Teresa (nom d’emprunt), jeune femme d’origine ukraino-libanaise de 27 ans est entrée en septembre 2014 à l’ambassadeur du Qatar à Paris, comme assistante personnelle de l’ambassadeur.  Elle est titulaire d’un master 2 en géopolitique à la Sorbonne, maitrise le russe, l’arabe, le français, l’anglais. Mais en janvier 2016, elle est remerciée "sèchement", indique Le Parisien, qui rapporte l’histoire ce vendredi. Le motif officiel ? Avoir refusé ce jour-là "d’effectuer une transfert d’appel téléphonique pour un diplomate". Plus généralement, lui est reprochée son insubordination. Mais la jeune femme conteste cette version des faits. Elle dénonce, elle, du "harcèlement sexuel par personne ayant autorité". Elle a déposé une plainte dans le commissariat du 17e arrondissement et saisi les prud’hommes.  

"Tu sais pas ce que tu rates"

D’après la jeune femme en effet, à partir du moment où elle a été embauchée, le secrétaire privé de l'ambassadeur aurait "tout tenté pour la séduire", et "pour la rencontrer en dehors de l’ambassade". Le secrétaire privé allait jusqu’à lui envoyer de nombreuses texto, déplacés. Comme les derniers, qu’elle montre : "Tu veux un bon massage ?", "Tu sais pas ce que tu rates, ma bouche fait des miracles", ou encore "Je pense que tu es coincée et qu’il faut que je te décoince", envoyés le 4 janvier 2016, la veille de son licenciement.  Un autre diplomate aurait lui aussi essayé de l’embrasser. 

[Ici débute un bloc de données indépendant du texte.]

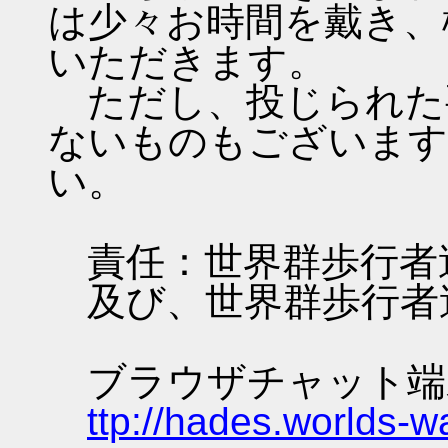
は少々お時間を戴き、
いただきます。
ただし、投じられた
ないものもございます
い。
責任：世界群歩行者
及び、世界群歩行者
ブラウザチャット端
ttp://hades.worlds-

Depuis son licenciement, la jeune femme se dit "humiliée, annihilée, désarmée" et peine à retrouver un emploi. Elle est sous anxiolytiques et craint pour son intégrité physique, d’après son avocat. L’ambassade, qui n’a pas donné suite aux sollicitations du Parisien, aurait subordonné toute négociation sur le licenciement au retrait de la plainte pour harcèlement, ce que Teresa s’est refusée à faire.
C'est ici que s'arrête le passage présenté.